Sample Proportion: 0.65
Confidence Interval: (0.6081925393809212, 0.6918074606190788)


Q12. A researcher is testing the effectiveness of two different teaching methods on student performance.
Sample A has a mean score of 85 with a standard deviation of 6, while sample B has a mean score of 82
with a standard deviation of 5. Conduct a hypothesis test to determine if the two teaching methods have a
significant difference in student performance using a t-test with a significance level of 0.01.

In [8]:
import numpy as np
from scipy import stats

# Given sample data for two teaching methods
sample_A_mean = 85
sample_A_std = 6
sample_A_size = 30  # Assuming reasonable sample size

sample_B_mean = 82
sample_B_std = 5
sample_B_size = 35  # Assuming reasonable sample size

# Set significance level (alpha)
alpha = 0.01

# Calculate the pooled standard deviation
pooled_std = np.sqrt(((sample_A_size - 1) * sample_A_std ** 2 + (sample_B_size - 1) * sample_B_std ** 2) / (sample_A_size + sample_B_size - 2))

# Calculate the t-statistic
t_statistic = (sample_A_mean - sample_B_mean) / (pooled_std * np.sqrt((1 / sample_A_size) + (1 / sample_B_size)))

# Calculate degrees of freedom
degrees_of_freedom = sample_A_size + sample_B_size - 2

# Calculate the p-value for a two-tailed t-test
p_value = 2 * (1 - stats.t.cdf(abs(t_statistic), df=degrees_of_freedom))

# Check if p-value is less than alpha to reject the null hypothesis
if p_value < alpha:
    print("Reject the null hypothesis. The two teaching methods have a significant difference in student performance.")
else:
    print("Fail to reject the null hypothesis. There is no significant difference in student performance between the two teaching methods.")


Fail to reject the null hypothesis.
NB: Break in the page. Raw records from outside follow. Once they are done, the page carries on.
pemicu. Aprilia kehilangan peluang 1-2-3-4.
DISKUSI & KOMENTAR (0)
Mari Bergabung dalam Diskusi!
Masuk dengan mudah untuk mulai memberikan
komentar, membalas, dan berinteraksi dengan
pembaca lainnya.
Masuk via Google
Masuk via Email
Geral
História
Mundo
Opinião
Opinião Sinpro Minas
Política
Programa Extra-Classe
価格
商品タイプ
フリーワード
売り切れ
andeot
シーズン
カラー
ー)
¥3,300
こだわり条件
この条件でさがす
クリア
There is no significant difference in student performance between the two teaching methods.


Q13. A population has a mean of 60 and a standard deviation of 8. A sample of 50 observations has a mean
of 65. Calculate the 90% confidence interval for the true population mean.

In [9]:
import numpy as np
from scipy.stats import t

# Given values
sample_mean = 65
population_mean = 60
population_std = 8
sample_size = 50

# Set confidence level (e.g., 90%)
confidence_level = 0.90

# Calculate standard error of the sample mean
standard_error = population_std / np.sqrt(sample_size)
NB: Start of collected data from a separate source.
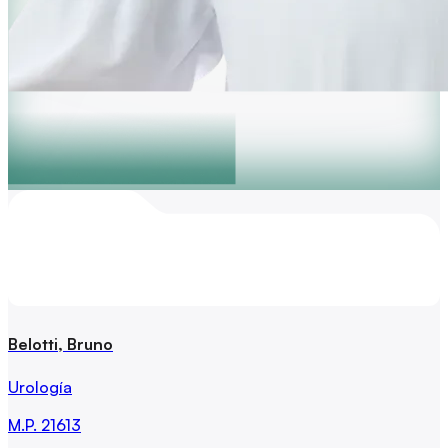
Belotti, Bruno
Urología
M.P.
21613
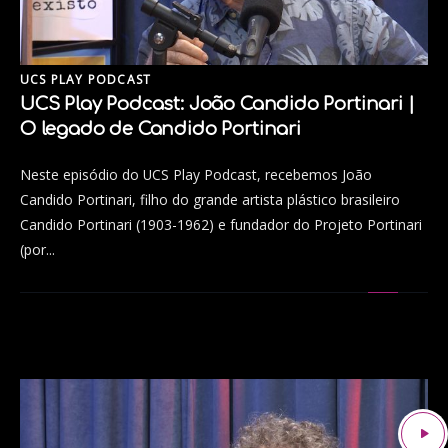
UCS PLAY PODCAST
UCS Play Podcast: João Candido Portinari |
O legado de Candido Portinari
Neste episódio do UCS Play Podcast, recebemos João
Candido Portinari, filho do grande artista plástico brasileiro
Candido Portinari (1903-1962) e fundador do Projeto Portinari
(por...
# Calculate degrees of freedom
degrees_of_freedom = sample_size - 1

# Calculate the critical value for a 90% confidence interval using t-distribution
critical_value = t.ppf(1 - (1 - confidence_level) / 2, df=degrees_of_freedom)

# Calculate margin of error
margin_of_error = critical_value * standard_error

# Calculate confidence interval
confidence_interval = (sample_mean - margin_of_error, sample_mean + margin_of_error)
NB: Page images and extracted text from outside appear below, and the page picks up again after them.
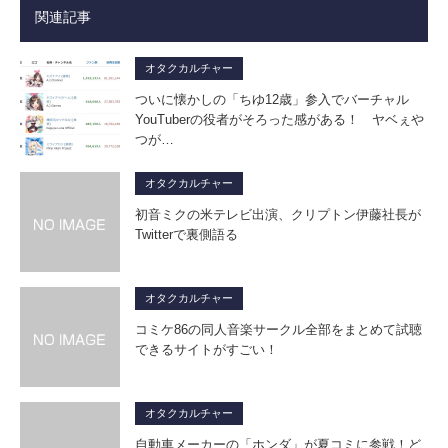
関連記事
オタクカルチャー
ついに懐かしの「ちゆ12歳」参入でバーチャル
YouTuberの役者がそろった感がある！ ヤベぇや
つが…
オタクカルチャー
初音ミクの米テレビ出演、クリプトン伊藤社長が
Twitterで裏側語る
オタクカルチャー
コミケ86の同人音楽サークル全部をまとめて試聴
できるサイトがすごい！
オタクカルチャー
自動車メーカーの「ホンダ」が夏コミに参戦！ど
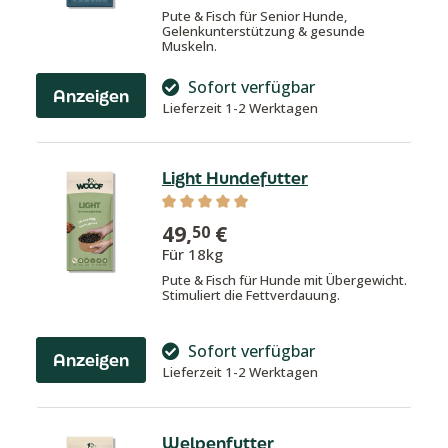
Pute & Fisch für Senior Hunde,
Gelenkunterstützung & gesunde
Muskeln.
Sofort verfügbar
Anzeigen
Lieferzeit 1-2 Werktagen
Light Hundefutter
Durchschnittliche Bewertung von 5 v
49,
€
50
Für 18kg
Pute & Fisch für Hunde mit Übergewicht.
Stimuliert die Fettverdauung.
Sofort verfügbar
Anzeigen
Lieferzeit 1-2 Werktagen
Welpenfutter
print("Sample Mean:", sample_mean)
print("Confidence Interval:", confidence_interval)


Sample Mean: 65
Confidence Interval: (63.10319919251691, 66.89680080748309)


Q14. In a study of the effects of caffeine on reaction time, a sample of 30 participants had an average
reaction time of 0.25 seconds with a standard deviation of 0.05 seconds. Conduct a hypothesis test to
determine if the caffeine has a significant effect on reaction time at a 90% confidence level using a t-test.

In [10]:
import numpy as np
from scipy import stats

# Given sample data
sample_mean = 0.25  # Average reaction time
sample_std = 0.05  # Standard deviation
sample_size = 30  # Sample size

# Population parameters under the null hypothesis (no effect of caffeine)
population_mean_null = 0.28  # Hypothesized population mean

# Set confidence level (e.g., 90%)
confidence_level = 0.90

# Calculate t-statistic
t_statistic = (sample_mean - population_mean_null) / (sample_std / np.sqrt(sample_size))

# Calculate degrees of freedom
degrees_of_freedom = sample_size - 1

# Calculate p-value for a one-tailed t-test (lower tail)
p_value = stats.t.cdf(t_statistic, df=degrees_of_freedom)

# Check if p-value is less than alpha to reject the null hypothesis
if p_value < (1 - confidence_level):
    print("Reject the null hypothesis. Caffeine has a significant effect on reaction time.")
else:
    print("Fail to reject the null hypothesis. There is no significant evidence of caffeine's effect on reaction time.")


Reject the null hypothesis. Caffeine has a significant effect on reaction time.